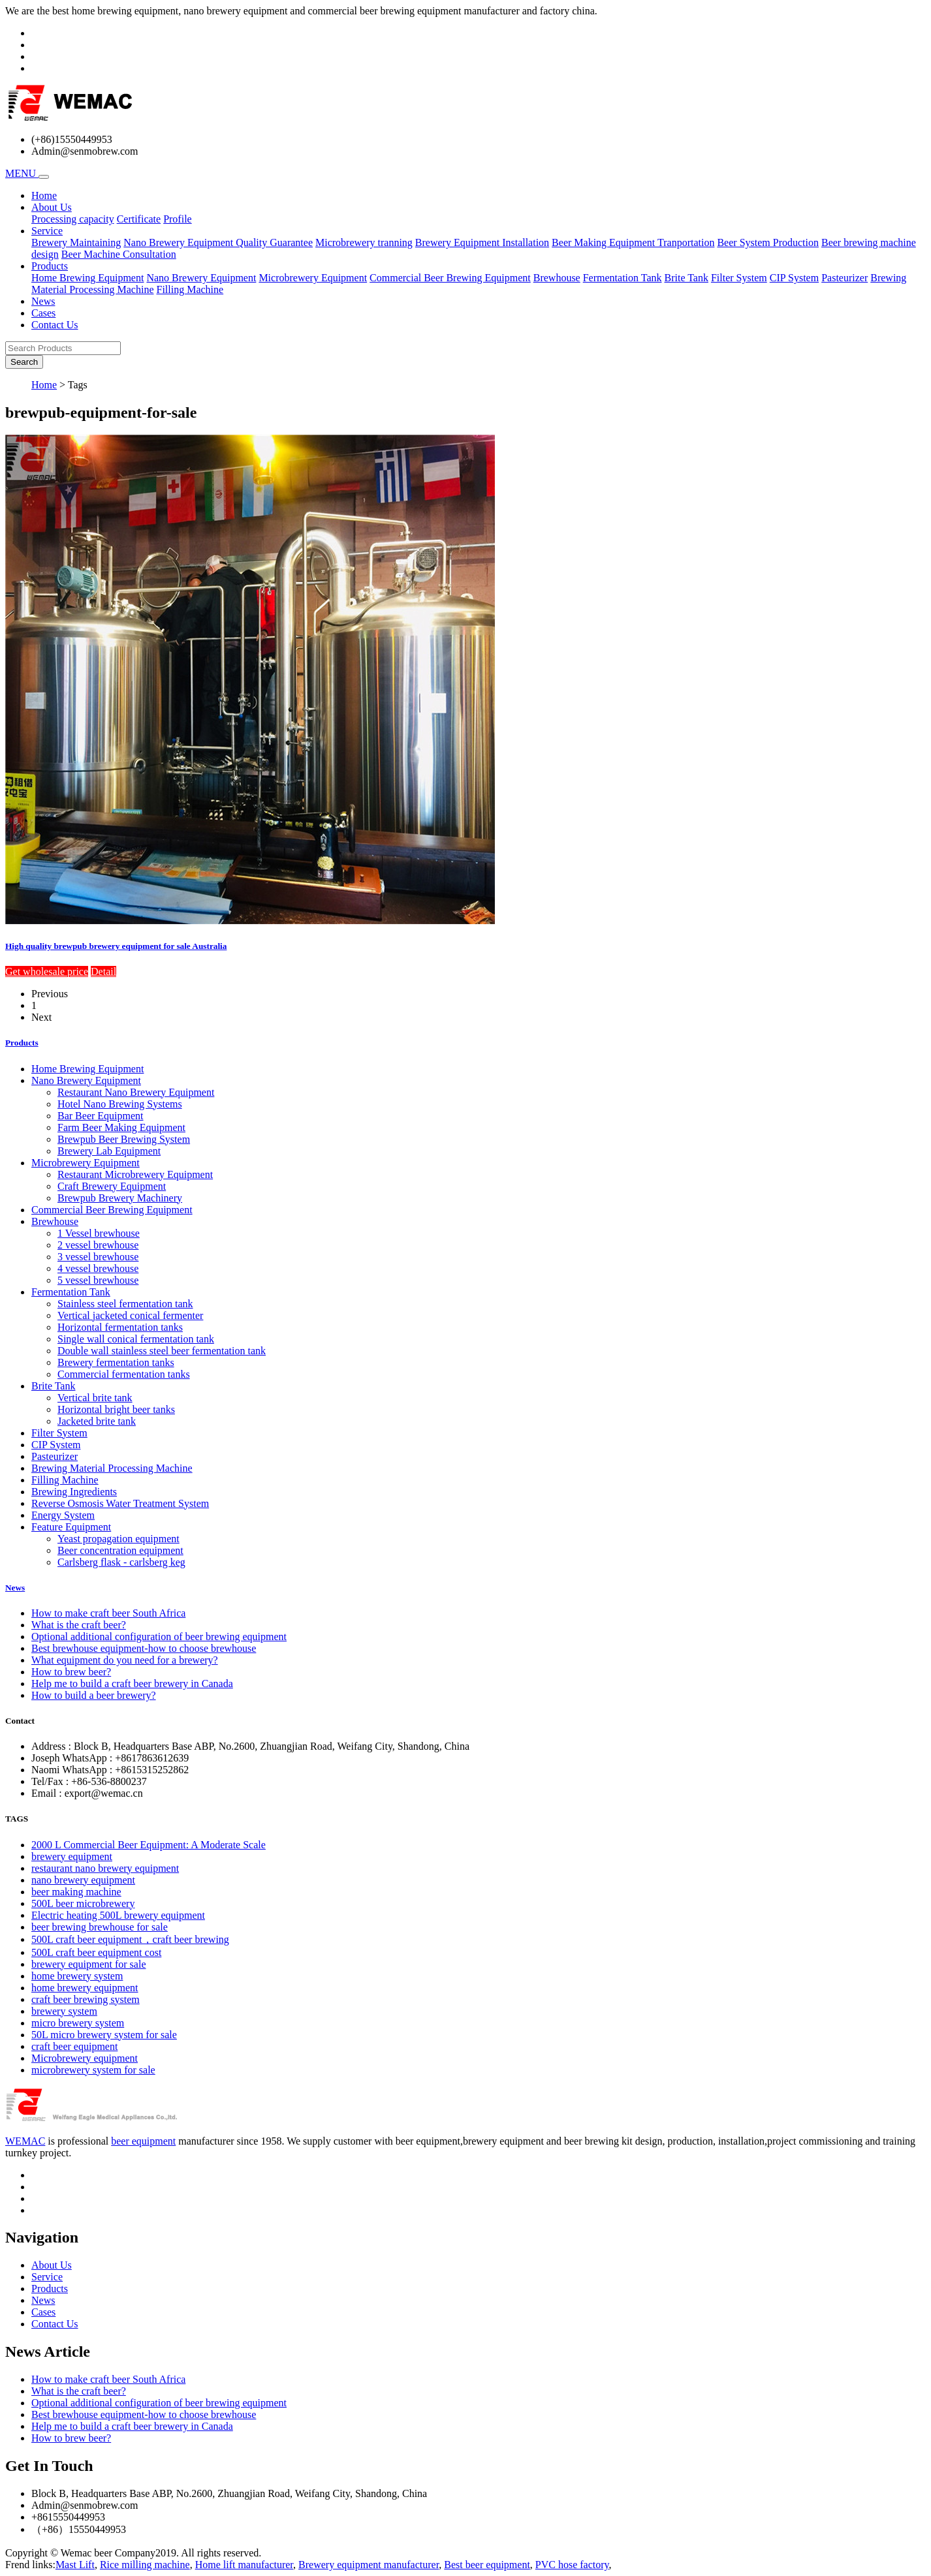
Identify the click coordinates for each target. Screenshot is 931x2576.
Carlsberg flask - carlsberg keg (121, 1562)
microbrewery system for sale (93, 2069)
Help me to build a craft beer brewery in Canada (132, 1683)
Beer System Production (768, 242)
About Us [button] (51, 207)
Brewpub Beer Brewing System (123, 1139)
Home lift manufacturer (244, 2564)
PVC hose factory (572, 2564)
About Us (51, 2265)
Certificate (139, 219)
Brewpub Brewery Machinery (119, 1197)
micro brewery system (77, 2022)
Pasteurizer (844, 277)
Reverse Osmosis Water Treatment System (120, 1503)
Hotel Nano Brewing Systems (119, 1104)
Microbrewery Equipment (313, 277)
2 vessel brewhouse (97, 1244)
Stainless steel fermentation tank (125, 1303)
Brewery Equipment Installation (482, 242)
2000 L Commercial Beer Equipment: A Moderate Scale (148, 1844)
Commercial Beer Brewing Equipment (450, 277)
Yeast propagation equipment (118, 1538)
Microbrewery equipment (84, 2058)
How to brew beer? (71, 1671)
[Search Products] (63, 348)
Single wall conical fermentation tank (135, 1338)
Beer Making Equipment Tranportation (633, 242)
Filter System (739, 277)
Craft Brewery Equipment (111, 1186)
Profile (177, 219)
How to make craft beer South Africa (108, 1613)
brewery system (64, 2011)
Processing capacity (72, 219)
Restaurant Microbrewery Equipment (135, 1174)
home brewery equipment (84, 1987)
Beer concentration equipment (120, 1550)
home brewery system (77, 1975)
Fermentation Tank (622, 277)
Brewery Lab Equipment (109, 1150)
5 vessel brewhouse (97, 1280)
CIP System (794, 277)
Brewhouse (556, 277)
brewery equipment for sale (88, 1964)
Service (47, 2276)
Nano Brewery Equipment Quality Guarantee (218, 242)
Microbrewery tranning (364, 242)
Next (41, 1017)
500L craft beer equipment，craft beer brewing (130, 1939)
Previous (49, 993)
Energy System (63, 1515)
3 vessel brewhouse (97, 1256)
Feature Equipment (71, 1526)
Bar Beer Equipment (100, 1115)
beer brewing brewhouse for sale (99, 1926)
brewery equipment (71, 1856)
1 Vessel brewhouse (98, 1233)
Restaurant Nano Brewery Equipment (135, 1092)
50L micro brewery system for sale (104, 2034)
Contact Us (54, 324)
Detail (103, 971)
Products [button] (49, 266)
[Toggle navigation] (44, 177)
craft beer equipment (74, 2046)
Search (24, 362)
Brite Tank (686, 277)
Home (44, 195)
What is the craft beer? (78, 1624)
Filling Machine (190, 289)
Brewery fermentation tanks (115, 1362)
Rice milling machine (145, 2564)
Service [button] (47, 230)
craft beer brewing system (85, 1999)
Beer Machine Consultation (118, 254)
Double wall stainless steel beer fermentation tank (161, 1350)
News (43, 301)
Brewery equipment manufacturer (368, 2564)
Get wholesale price (46, 971)
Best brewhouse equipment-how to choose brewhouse (143, 1648)
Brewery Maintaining (76, 242)
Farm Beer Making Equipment (121, 1127)
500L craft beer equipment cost (96, 1952)
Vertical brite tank (95, 1397)
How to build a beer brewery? (93, 1695)
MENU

########

The required output is each line from the one with "50L micro brewery system for sale (104, 2034)" through the end of the material above, repeated exactly with both ends included.

| Answer for the task |
50L micro brewery system for sale (104, 2034)
Contact Us (54, 324)
Detail (103, 971)
Products [button] (49, 266)
[Toggle navigation] (44, 177)
craft beer equipment (74, 2046)
Search (24, 362)
Brite Tank (686, 277)
Home (44, 195)
What is the craft beer? (78, 1624)
Filling Machine (190, 289)
Brewery fermentation tanks (115, 1362)
Rice milling machine (145, 2564)
Service [button] (47, 230)
craft beer brewing system (85, 1999)
Beer Machine Consultation (118, 254)
Double wall stainless steel beer fermentation tank (161, 1350)
News (43, 301)
Brewery equipment manufacturer (368, 2564)
Get wholesale price (46, 971)
Best brewhouse equipment-how to choose brewhouse (143, 1648)
Brewery Maintaining (76, 242)
Farm Beer Making Equipment (121, 1127)
500L craft beer equipment cost (96, 1952)
Vertical brite tank (95, 1397)
How to build a beer brewery? (93, 1695)
MENU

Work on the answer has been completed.